Architectures with replicated models but which implement collaboration awareness at the widget or view layers must either rely on one of the clients to manage state persistence (as with a centralized architecture), or must reconstruct state by saving and replaying the messages sent between the collaboration-aware layers. The former approach increases client complexity, while the latter can consume considerable space for long sessions. Message replay schemes can also be unreliable if the replayed messages were dependent on time or other external factors (Chung and Dewan, 1996).

Overview of CORK

The layers at which replication and collaboration awareness are implemented in a collaborative system represent significant design tradeoffs.
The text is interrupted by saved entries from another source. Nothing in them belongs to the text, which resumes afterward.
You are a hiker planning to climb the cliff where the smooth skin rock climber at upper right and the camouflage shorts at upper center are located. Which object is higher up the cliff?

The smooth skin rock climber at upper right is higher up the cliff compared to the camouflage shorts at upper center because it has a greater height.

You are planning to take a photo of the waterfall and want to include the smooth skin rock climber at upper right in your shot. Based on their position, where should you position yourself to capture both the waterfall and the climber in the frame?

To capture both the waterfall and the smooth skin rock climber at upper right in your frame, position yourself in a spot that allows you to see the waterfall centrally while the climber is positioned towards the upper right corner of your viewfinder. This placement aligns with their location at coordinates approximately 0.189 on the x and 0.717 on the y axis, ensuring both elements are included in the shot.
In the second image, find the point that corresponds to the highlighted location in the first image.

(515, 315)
Replicating higher levels may reduce bandwidth, but may also introduce synchronization problems. Implementing collaboration awareness at the lower architectural layers increases the opportunity for reuse, but may complicate persistence and late joiner support. These tradeoffs must be weighed in the context of specific applications. A toolkit that is to support construction of a broad range of collaborative applications must support replication and collaboration awareness at different architectural layers. CORK was designed to provide this kind of flexibility. In this section we give an overview of the five primary parts of the CORK architecture: replicated objects, listener objects, change objects, a central database, and permissions objects.

The fundamental goal of CORK is support for replicated objects: objects that are retrieved by multiple collaborating sessions and whose state is kept synchronized when any replica is changed. The Java platform includes object serialization capabilities, allowing most Java objects (those that do not encapsulate platform-specific information) to be written to and read from a stream of bytes (Sun Microsystems, 2000b). This means that a snapshot of an object can be captured on one machine, the serialized snapshot stored in a database or transferred using Java’s networking support, and a copy of the original object reconstituted at a different place or time. This mechanism forms the basis for CORK's replication scheme, allowing a variety of objects in the model, view, and widget layers to be copied between collaborating sessions.
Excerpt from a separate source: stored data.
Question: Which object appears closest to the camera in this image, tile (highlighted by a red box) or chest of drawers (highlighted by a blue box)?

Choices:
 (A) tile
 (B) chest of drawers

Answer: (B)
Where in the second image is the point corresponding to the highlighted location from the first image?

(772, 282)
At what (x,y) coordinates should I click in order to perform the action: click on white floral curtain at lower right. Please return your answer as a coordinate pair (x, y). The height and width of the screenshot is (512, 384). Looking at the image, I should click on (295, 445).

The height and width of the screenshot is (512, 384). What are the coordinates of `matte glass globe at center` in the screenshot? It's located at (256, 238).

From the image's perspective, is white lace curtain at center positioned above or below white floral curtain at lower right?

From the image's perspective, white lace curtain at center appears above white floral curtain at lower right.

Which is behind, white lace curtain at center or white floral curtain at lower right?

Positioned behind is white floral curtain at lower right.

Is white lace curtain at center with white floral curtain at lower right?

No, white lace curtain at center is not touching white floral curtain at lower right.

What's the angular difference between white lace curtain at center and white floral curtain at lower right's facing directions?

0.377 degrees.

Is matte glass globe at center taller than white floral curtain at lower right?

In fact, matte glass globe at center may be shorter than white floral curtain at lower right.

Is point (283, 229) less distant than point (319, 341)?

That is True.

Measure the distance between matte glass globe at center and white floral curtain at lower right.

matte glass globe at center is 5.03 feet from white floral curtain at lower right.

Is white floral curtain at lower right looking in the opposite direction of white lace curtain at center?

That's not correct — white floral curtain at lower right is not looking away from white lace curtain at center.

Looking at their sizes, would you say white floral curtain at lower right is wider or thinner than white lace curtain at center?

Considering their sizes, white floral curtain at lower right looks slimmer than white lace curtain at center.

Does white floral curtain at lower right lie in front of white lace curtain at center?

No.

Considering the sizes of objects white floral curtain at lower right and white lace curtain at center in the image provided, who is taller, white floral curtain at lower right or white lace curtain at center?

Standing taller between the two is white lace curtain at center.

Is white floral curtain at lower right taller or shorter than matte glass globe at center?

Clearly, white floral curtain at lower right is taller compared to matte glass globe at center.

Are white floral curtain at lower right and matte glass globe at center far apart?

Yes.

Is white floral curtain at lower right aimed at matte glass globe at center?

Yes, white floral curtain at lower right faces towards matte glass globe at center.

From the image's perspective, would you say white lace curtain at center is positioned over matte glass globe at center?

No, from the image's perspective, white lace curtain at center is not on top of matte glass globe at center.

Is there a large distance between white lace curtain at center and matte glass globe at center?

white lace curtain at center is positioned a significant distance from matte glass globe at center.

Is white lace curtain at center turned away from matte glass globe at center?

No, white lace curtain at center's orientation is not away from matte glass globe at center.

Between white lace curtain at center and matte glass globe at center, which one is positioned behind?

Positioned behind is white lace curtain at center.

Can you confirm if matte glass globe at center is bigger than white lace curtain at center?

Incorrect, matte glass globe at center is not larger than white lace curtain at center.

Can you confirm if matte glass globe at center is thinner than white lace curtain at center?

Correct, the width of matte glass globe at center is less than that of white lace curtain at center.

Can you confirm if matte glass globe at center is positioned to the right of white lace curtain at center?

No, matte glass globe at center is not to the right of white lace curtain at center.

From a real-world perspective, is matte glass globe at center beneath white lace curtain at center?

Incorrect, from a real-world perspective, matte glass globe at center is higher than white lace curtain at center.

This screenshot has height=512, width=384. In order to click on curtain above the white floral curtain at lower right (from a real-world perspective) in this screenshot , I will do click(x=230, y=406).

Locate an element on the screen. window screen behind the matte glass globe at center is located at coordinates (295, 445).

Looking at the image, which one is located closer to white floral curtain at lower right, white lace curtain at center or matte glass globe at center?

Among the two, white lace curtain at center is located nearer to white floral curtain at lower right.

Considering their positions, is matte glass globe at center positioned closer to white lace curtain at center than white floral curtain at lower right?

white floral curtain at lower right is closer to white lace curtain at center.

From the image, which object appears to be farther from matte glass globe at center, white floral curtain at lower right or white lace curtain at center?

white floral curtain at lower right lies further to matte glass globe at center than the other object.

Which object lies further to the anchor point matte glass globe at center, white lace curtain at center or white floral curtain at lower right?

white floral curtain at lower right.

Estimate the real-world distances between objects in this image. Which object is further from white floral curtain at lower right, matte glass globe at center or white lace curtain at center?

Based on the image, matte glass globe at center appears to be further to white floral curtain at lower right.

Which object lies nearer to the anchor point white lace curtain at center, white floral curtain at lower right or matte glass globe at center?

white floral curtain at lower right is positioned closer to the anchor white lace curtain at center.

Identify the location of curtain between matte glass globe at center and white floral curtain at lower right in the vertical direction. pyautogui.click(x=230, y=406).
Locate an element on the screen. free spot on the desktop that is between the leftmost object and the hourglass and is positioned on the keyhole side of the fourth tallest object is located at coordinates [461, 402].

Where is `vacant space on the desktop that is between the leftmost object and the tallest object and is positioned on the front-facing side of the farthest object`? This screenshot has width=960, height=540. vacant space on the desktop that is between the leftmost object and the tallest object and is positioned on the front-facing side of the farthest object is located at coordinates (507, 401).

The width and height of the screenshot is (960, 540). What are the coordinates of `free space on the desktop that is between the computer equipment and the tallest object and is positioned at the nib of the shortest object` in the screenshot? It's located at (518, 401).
To maintain consistency across replicas of an object, local changes to the replicated object must be detected. Clients do this by attaching listener objects to each replicated object. Listener objects follow the Observer design pattern, receiving notification when the object they are attached to changes state (Gamma et al., 1995). This notification describes the state change, with the description typically encapsulated in an event object. Most standard Java classes used in model, view, and widget layers support various types of event listeners. For example, a Java Button object supports attachment of ActionListener objects. These objects are notified and given an ActionEvent object when the button is pressed. Similarly, Document objects that represent the content of Java rich text editor components support attaching listeners that are notified when the document content or structure is changed. Complex objects support different types of listeners for different kinds of changes. It is therefore possible to attach listeners that are only notified about a subset of events that an object generates. (The term "listener" is taken from Java naming conventions. Objects assuming this role are also called "observers" or "handlers".)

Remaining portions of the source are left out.